Welsh football coach (born 1983)

Hannah Dingley (born 19 July 1983) is a Welsh football coach and administrator who has served as Girls' Head of Academy at Manchester City since May 2025.

Prior to working with Manchester City, Dingley has served as the academy manager of club Forest Green Rovers. She was the first woman to have been in charge of a professional men's team, and the only in English football. She has also been in the role of Head of Women's and Girls Football with the Football Association of Ireland.

==Early life and education==
Born in St Albans, Dingley was raised in Carmarthenshire, Wales, moving there at the age of four as her parents were from the area. As a youth, football was her passion and a "strong part of her family culture". As her school did not have a girls' team, she played for the local boys' club. She began coaching men's teams at aged 17. She attended Loughborough University and coached teams there, including boys' university teams and men's non-league football. She also undertook work experience at Swansea City.

Dingley earned a Bachelor of Science (BSc) in Sport and Exercise Science and Masters of Science (MSc) in Coaching from Loughborough. In a work experience role with Swansea City, Dingley would observe manager Jan Mølby training the team and during match days. This experience strengthened Dingley's desire to work in a managerial role in football.

Dingley holds a UEFA Pro Licence.

==Career==

It frustrates me that female coaches might think the female game might be their only opportunity in the game. There are lots of opportunities in the men's game, academy football is massive. I was told I got the job because I was the best person for it.
— Hannah Dingley

Dingley worked as a course leader at Loughborough College in Sport & Exercise Science at the University of Wolverhampton in Sports Coaching Practice. She began her professional coaching career in 2011 with the Notts County under-9 boys team and Lincoln Ladies, later choosing to work exclusively with the ladies team.

In 2013 while working as a coach for Gresley, Dingley was subjected to verbal abuse by Northwich Victoria manager Lee Ashcroft, resulting in Ashcroft receiving a 10 match ban for using abusive and/or insulting words. She also worked at Shepshed Dynamo and Leicester Nirvana.

In 2013, she joined Burton Albion as an academy coach. From 2016 to 2019, she was a coach for their senior men's team.

In 2019, Dingley was hired as an academy manager at Forest Green Rovers, making her the first woman to take charge of a men's academy team in England. In 2021, she launched a girls' academy for Forest Green.

On 4 July 2023, she was appointed caretaker manager of Forest Green following the sacking of Duncan Ferguson. This move made Dingley the first woman to take charge of a men's senior English professional football team. Of the new role, Dingley said, "I've coached men for 20-odd years. This isn't different to me and I've never had a problem with players. They just want good coaching and a good programme." Forest Green owner Dale Vince noted, "It was a very simple decision. Hannah was the most qualified person at the club for the job. Nothing else came into frame."

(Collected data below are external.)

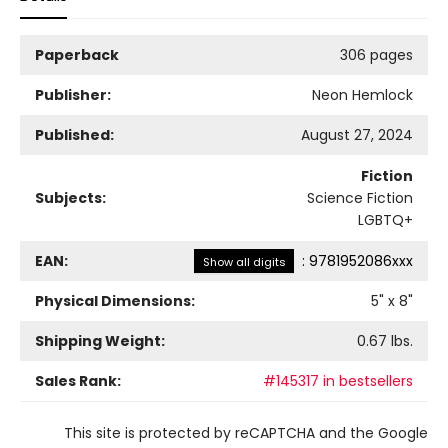
Paperback
306 pages
Publisher:
Neon Hemlock
Published:
August 27, 2024
Fiction
Subjects:
Science Fiction
LGBTQ+
EAN:
:
9781952086xxx
Show all digits
Physical Dimensions:
5
" x
8
"
Shipping Weight:
0.67
lbs.
Sales Rank:
#145317 in bestsellers
This site is protected by reCAPTCHA and the Google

She left her role as Rovers' caretaker manager on 17 July 2023, being replaced on a permanent basis by David Horseman. She returned to her role as the head of the academy.

In April 2024, the Football Association of Ireland announced that Dingley was to be appointed to the role of Head of Women's and Girls' Football from May. She resigned from her position in May 2025 after a year in the role, to join Manchester City as Girls' Head of Academy.